题目
You are given an array A of strings.
Two strings S and T are special-equivalent if after any number of moves, S == T.
A move consists of choosing two indices i and j with i % 2 == j % 2, and swapping S[i] with S[j].
Now, a group of special-equivalent strings from A is a non-empty subset S of A such that any string not in S is not special-equivalent with any string in S.

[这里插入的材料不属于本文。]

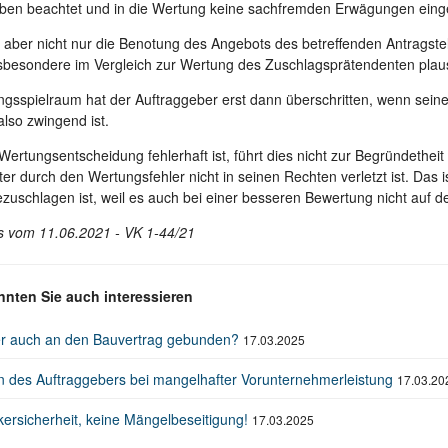
aben beachtet und in die Wertung keine sachfremden Erwägungen einge
 aber nicht nur die Benotung des Angebots des betreffenden Antragstell
besondere im Vergleich zur Wertung des Zuschlagsprätendenten plau
ungsspielraum hat der Auftraggeber erst dann überschritten, wenn sein
lso zwingend ist.
Wertungsentscheidung fehlerhaft ist, führt dies nicht zur Begründethe
ter durch den Wertungsfehler nicht in seinen Rechten verletzt ist. Das 
ezuschlagen ist, weil es auch bei einer besseren Bewertung nicht auf 
s vom 11.06.2021 - VK 1-44/21
nnten Sie auch interessieren
er auch an den Bauvertrag gebunden?
17.03.2025
n des Auftraggebers bei mangelhafter Vorunternehmerleistung
17.03.20
rsicherheit, keine Mängelbeseitigung!
17.03.2025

Return the number of groups of special-equivalent strings from A.
Example 1:
Input: ["a","b","c","a","c","c"]
Output: 3
Explanation: 3 groups ["a","a"], ["b"], ["c","c","c"]
Example 2:
Input: ["aa","bb","ab","ba"]
Output: 4
Explanation: 4 groups ["aa"], ["bb"], ["ab"], ["ba"]
Example 3:
Input: ["abc","acb","bac","bca","cab","cba"]
Output: 3
Explanation: 3 groups ["abc","cba"], ["acb","bca"], ["bac","cab"]
Example 4:
Input: ["abcd","cdab","adcb","cbad"]
Output: 1
Explanation: 1 group ["abcd","cdab","adcb","cbad"]
Note:
1 <= A.length <= 1000
1 <= A[i].length <= 20
All A[i] have the same length.
All A[i] consist of only lowercase letters.
代码
主要是用一个数组进行标记,标记其偶数位和基数位各个字母的个数,最后进行比较。
class Solution {
public int numSpecialEquivGroups(String[] A) {
HashSet<String> set = new HashSet<String>();
int len = A.length;
for(int i=0;i<len;i++){
int[] a = new int[52];
String x = A[i];
int len1 = x.length();
for(int j=0;j<len1;j++){
a[x.charAt(j)-'a'+26*(j%2)]++;
}
set.add(Arrays.toString(a));
}
return set.size();
}
}